Matching bosonic and fermionic degrees of freedom in Wess-Zumino Lagrangian

In Wess-Zumino model, supersymmetric Lagrangian in addition to the ordinary complex scalar field $\phi$ contains auxiliary field $F$ (also complex scalar) to match the degrees of freedom of the Weyl (or Majorana) spinor, meaning 4. But from equations of motion for $F$'s we have $$F=-W^{\dagger},\;\;\;F^\dagger=-W,$$ where $$W=M\phi+\frac{1}{2}y\phi^2;$$ $M$ is mass and $y$ is Yukawa coupling.

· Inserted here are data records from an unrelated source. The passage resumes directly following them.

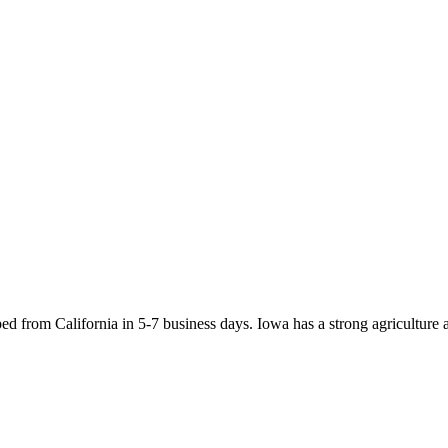
d from California in 5-7 business days. Iowa has a strong agriculture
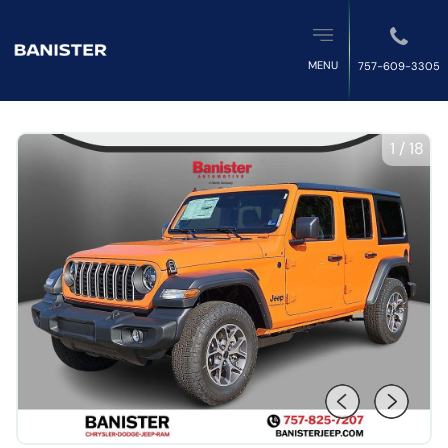
MENU
757-609-3305
1
/
18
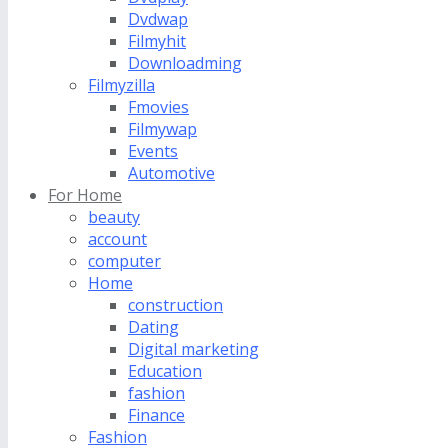
Dvdwap
Filmyhit
Downloadming
Filmyzilla
Fmovies
Filmywap
Events
Automotive
For Home
beauty
account
computer
Home
construction
Dating
Digital marketing
Education
fashion
Finance
Fashion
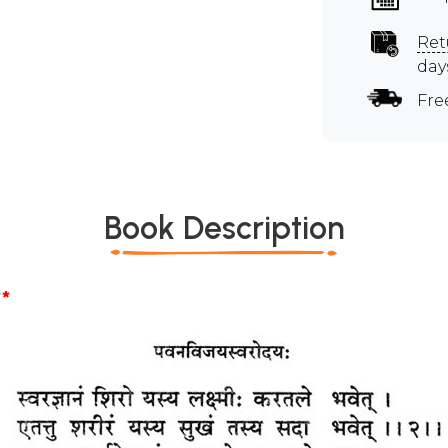
Ret
day
Fre
Book Description
*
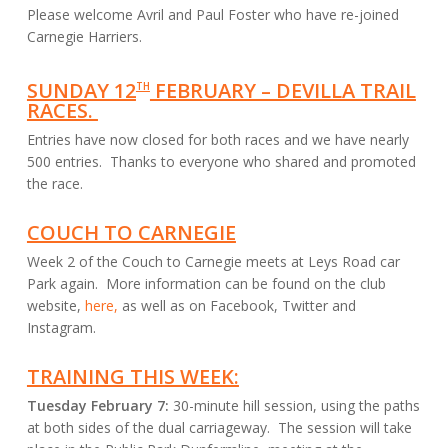
Please welcome Avril and Paul Foster who have re-joined
Carnegie Harriers.
SUNDAY 12
FEBRUARY – DEVILLA TRAIL
TH
RACES.
Entries have now closed for both races and we have nearly
500 entries. Thanks to everyone who shared and promoted
the race.
COUCH TO CARNEGIE
Week 2 of the Couch to Carnegie meets at Leys Road car
Park again. More information can be found on the club
website,
here,
as well as on Facebook, Twitter and
Instagram.
TRAINING THIS WEEK:
Tuesday February 7:
30-minute hill session, using the paths
at both sides of the dual carriageway. The session will take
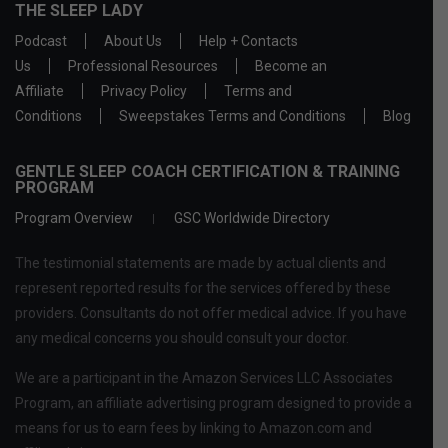
THE SLEEP LADY
Podcast
About Us
Help + Contacts
Us
Professional Resources
Become an
Affiliate
Privacy Policy
Terms and
Conditions
Sweepstakes Terms and Conditions
Blog
GENTLE SLEEP COACH CERTIFICATION & TRAINING
PROGRAM
Program Overview
GSC Worldwide Directory
The testimonial statements are made by actual clients and
represent reported results for the services offered by these
providers. Consultants do not offer medical advice. If you have
any medical concerns you should consult your doctor.
We are a participant in the Amazon Services LLC Associates
Program, an affiliate advertising program designed to provide a
means for us to earn fees by linking to Amazon.com and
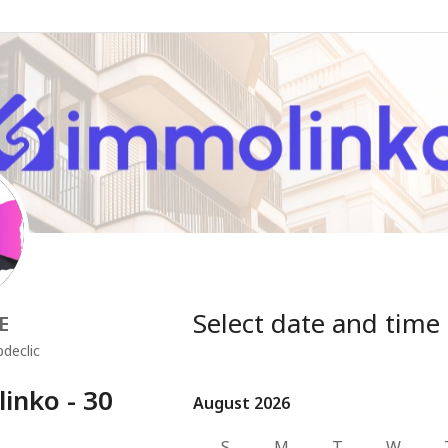
Select date and time
E
declic
nko - 30
August 2026
August 2026
S
M
T
W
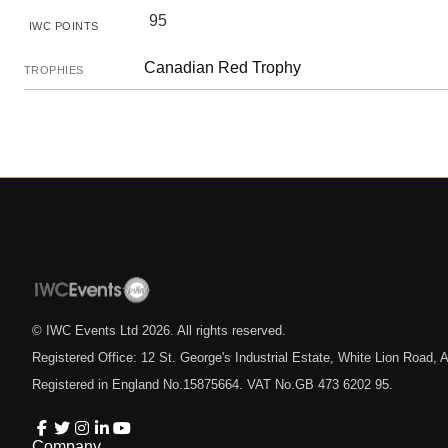
95
IWC POINTS
Canadian Red Trophy
TROPHIES
© IWC Events Ltd
2026
. All rights reserved.
Registered Office: 12 St. George's Industrial Estate, White Lion Road
Registered in England No.15875664. VAT No.GB 473 6202 95.
Company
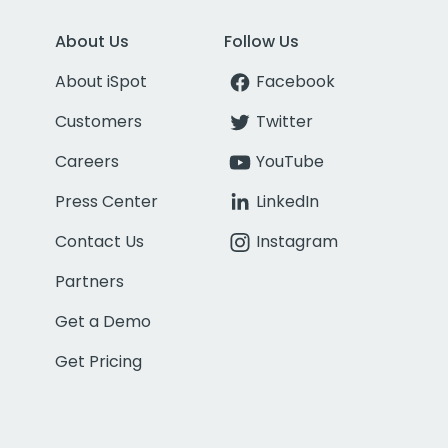
About Us
Follow Us
About iSpot
Facebook
Customers
Twitter
Careers
YouTube
Press Center
LinkedIn
Contact Us
Instagram
Partners
Get a Demo
Get Pricing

Here goes my question: since $W$ depends on $\phi$ and that makes $F$ depend on $\phi$, doesn't that reduce the bosonic degrees of freedom back to 2?

P.S. From "Supersymmetry in particle physics" by Ian Aitchison, 5th chapter.

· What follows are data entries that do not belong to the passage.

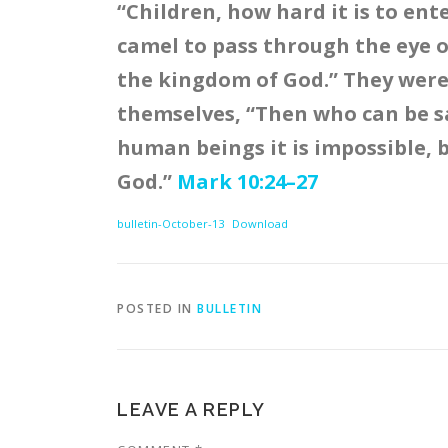
“Children, how hard it is to ente
camel to pass through the eye o
the kingdom of God.” They wer
themselves, “Then who can be sa
human beings it is impossible, b
God.”
Mark 10:24–27
bulletin-October-13
Download
POSTED IN
BULLETIN
LEAVE A REPLY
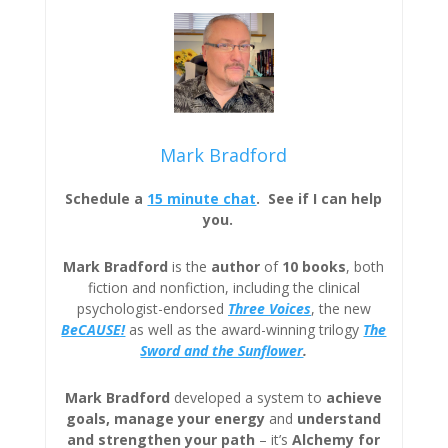
Mark Bradford
Schedule a
15 minute chat
. See if I can help
you.
Mark Bradford
is the
author
of
10 books
, both
fiction and nonfiction, including the clinical
psychologist-endorsed
Three
Voices
, the new
BeCAUSE!
as well as the award-winning trilogy
The
Sword and the Sunflower
.
Mark Bradford
developed a system to
achieve
goals, manage your energy
and
understand
and strengthen your path
– it’s
Alchemy for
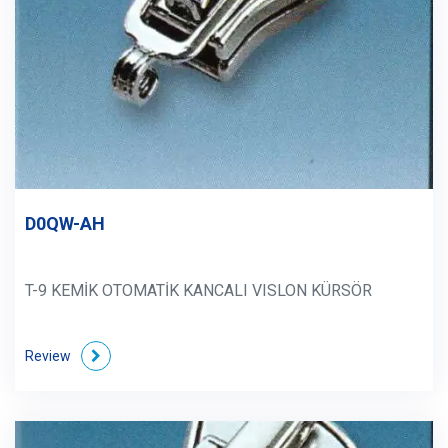
D0QW-AH
T-9 KEMİK OTOMATİK KANCALI VISLON KÜRSÖR
Review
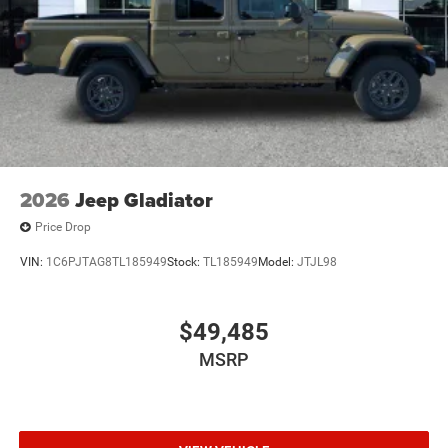
Tailgate/Rear Door Lock Included w/Power Door Locks
Tires: 275/65R18 BSW All Season LRR
USB Host Flip
Variable Intermittent Wipers
2026
Jeep Gladiator
Price Drop
VIN:
1C6PJTAG8TL185949
Stock:
TL185949
Model:
JTJL98
$49,485
MSRP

On-shell and off-shell degrees of freedom have to be counted separately. So off-shell means we don't use EOM, thus F fields do not depend on $\phi$, and degrees of freedom are 4, both bosonic and fermionic. But if we are on-shell, Weyl equations reduce fermionic degrees of freedom to 2, and EOM for F's reduce the bosonic degrees of freedom to 2.